Mississippi’s two senators have reintroduced legislation to designate Medgar and Myrlie Evers’ Jackson home as a national monument within the National Park System.
“The Medgar and Myrlie Evers home is of great historic significance to the civil rights movement as well as our American history and deserves to be recognized as a national monument,” U.S. Sen. Roger Wicker said in a news release last week. “That is why I have continued to work with the members of our Mississippi congressional delegation to bring additional resources to the site. These efforts will help ensure future generations can learn about the life and legacy of the Evers family.”
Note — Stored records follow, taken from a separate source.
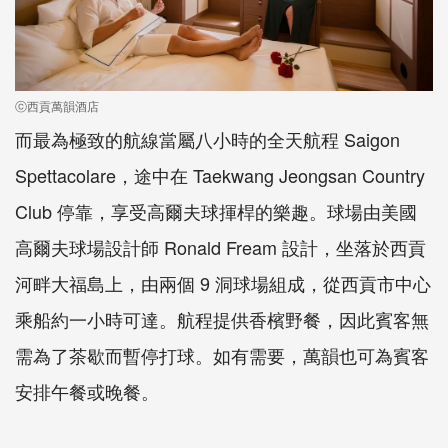
ⓒ西貢萬韻酒店
而最為極致的航線當屬八小時的全天航程 Saigon
Spettacolare，途中在 Taekwang Jeongsan Country
Club 停靠，享受高爾夫球揮桿的樂趣。球場由美國
高爾夫球場設計師 Ronald Fream 設計，坐落於西貢
河畔大福島上，由兩個 9 洞球場組成，從西貢市中心
乘船約一小時可達。航程提供香檳野餐，因此賓客無
需為了茶歇而暫停打球。如有需要，萬韻也可為賓客
安排午餐或晚餐。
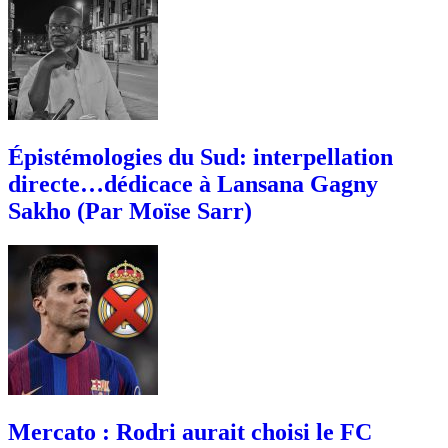
Épistémologies du Sud: interpellation
directe…dédicace à Lansana Gagny
Sakho (Par Moïse Sarr)
Mercato : Rodri aurait choisi le FC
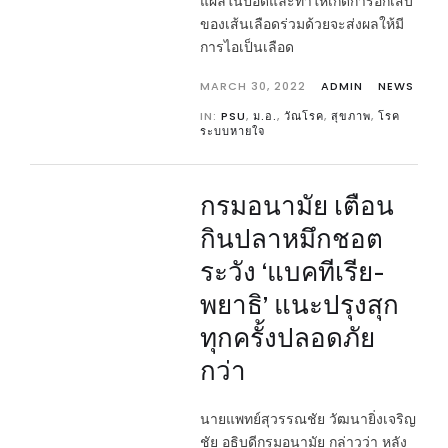
แผลในปอดและทำให้เกิดการอักเสบ
ของเส้นเลือดร่วมด้วยจะส่งผลให้มี
การไอเป็นเลือด
MARCH 30, 2022
ADMIN
NEWS
IN:
PSU
,
ม.อ.
,
วัณโรค
,
สุขภาพ
,
โรค
ระบบหายใจ
กรมอนามัย เตือน
กินปลาหมึกชอต
ระวัง ‘แบคทีเรีย-
พยาธิ’ แนะปรุงสุก
ทุกครั้งปลอดภัย
กว่า
นายแพทย์สุวรรณชัย วัฒนายิ่งเจริญ
ชัย อธิบดีกรมอนามัย กล่าวว่า หลัง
Sen. Cindy Hyde-Smith added, that “The preservation of the Medgar and Myrlie Evers home as a national monument will help future generations understand this family’s important role in the pursuit of equality and justice as part of the civil rights movement.”
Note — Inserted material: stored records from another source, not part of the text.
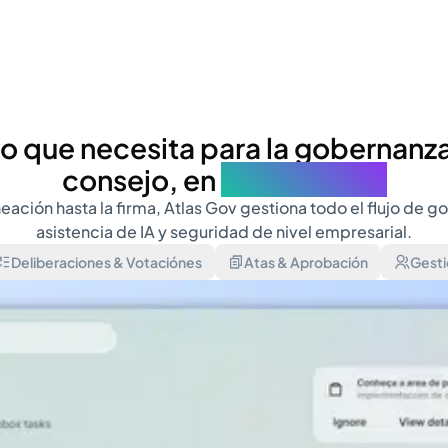
lo que necesita para la gobernanza
consejo, en
un solo lugar
eación hasta la firma, Atlas Gov gestiona todo el flujo de 
asistencia de IA y seguridad de nivel empresarial.
Deliberaciones & Votaciónes
Atas & Aprobación
Gesti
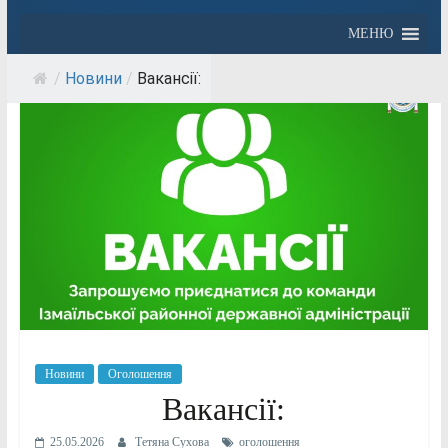
МЕНЮ
/
Новини
/
Вакансії:
Новини
Оголошення
Вакансії:
25.05.2026
Тетяна Сухова
оголошення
According to the news release, Rep. Bennie G. Thompson reintroduced companion legislation to Wicker and Hyde-Smith’s bill in the U.S. House of Representatives.
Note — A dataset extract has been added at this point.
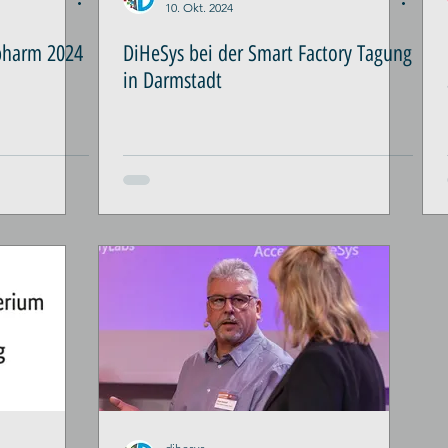
10. Okt. 2024
pharm 2024
DiHeSys bei der Smart Factory Tagung
in Darmstadt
“I, like many others, have always been inspired by the magnitude of determination Mr. Evers showed by dedicating himself to others and fighting against adversity,” Thompson told the Clarion Ledger last year when he first sponsored a bill to make the home a national monument.
Today, the Medgar Evers Home Museum is among a network places in the state that tell the stories of Mississippi’s African American heritage.